Artists unveil the fiberglass ravens at last year's Yellowknife Arts Festival. From left are Angela Gzowski, John Schnell, Barb Round, Chris Brown, Christine Rudolph, Charissa Alain and Erica Silzer. - NNSL file photo

The Yellowknife Arts Festival Society, which produced its first and only festival last summer, received their certificate of dissolution this month.

"We were unable to get enough organizers to put it on and also we were unable to get enough funding to do it," said Adamson, the society's former president.

Interest in the festival dwindled throughout the past year.

Adamson said that at their first annual general meeting, there were 35-40 people present, but only four people showed up to the last meeting.

"We couldn't attract a good person to be president," he said, adding he was unable to take on the role for a second year. "Myself and the previous board members decided it was too difficult to get people involved."

But Adamson said the lack of interest was only half the story.
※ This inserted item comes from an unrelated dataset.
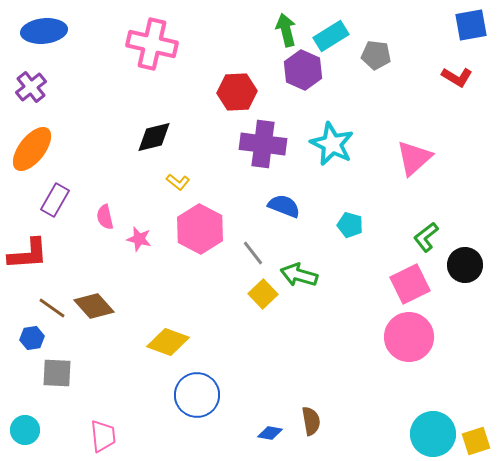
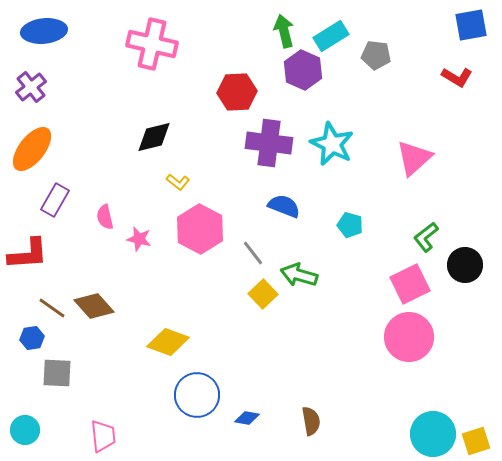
green arrow at (286, 30): moved 2 px left, 1 px down
purple cross at (263, 144): moved 6 px right, 1 px up
blue diamond at (270, 433): moved 23 px left, 15 px up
The other half was a serious lack of funding.

He said the festival society had originally hoped for a budget of about $200,000, but ended up with a budget of only about one tenth of that.

The city pitched in with $10,000, $7,000 was raised at a silent auction, and smaller amounts came from elsewhere.

"We still put on a pretty good little festival," he said. "We really wanted to grow in the second year, but we'd only have enough money to put on a small festival again."

Adamson said it's possible that it is more difficult to get funding in a larger centre like Yellowknife than it is for a festival society such as the Great Northern Arts Festival Society which is based in Inuvik.

"We are more developed and perhaps it's expected that things will happen on their own here," he said.

More funding would have allowed the festival society to rent a venue for artists to work in, much like at the Great Northern Arts Festival.

It would have also allowed the society to hire staff and be less dependent on volunteers.

Adamson said he believes there is room for more arts festivals in Northwest Territories, and thinks Yellowknife could really use one.

"It's almost criminal that we don't have such a thing in Yellowknife - such a wonderful city and such a wide variety of things for visitors and residents to enjoy, especially in the field of fine arts and crafts," he said.

"We have some superb artists here in Yellowknife, I'd say over a hundred... but nobody knows about them. A festival can do that and bring them to the public's attention."

Adamson, who works for Industry, Tourism and Investment (ITI) in the tourism and parks division, sees the idea of the Yellowknife Arts Festival as a way to attract people to the area.

"Tourism and the arts and crafts go hand in hand. The reason a lot of people come North is for the arts and culture... and so I felt that it would draw people to the territories if we had another big festival," he said.

The former society president will retire from his job at ITI in a few weeks. While he has no immediate plans to bring the society back to life, he said he hopes that it can be revived someday.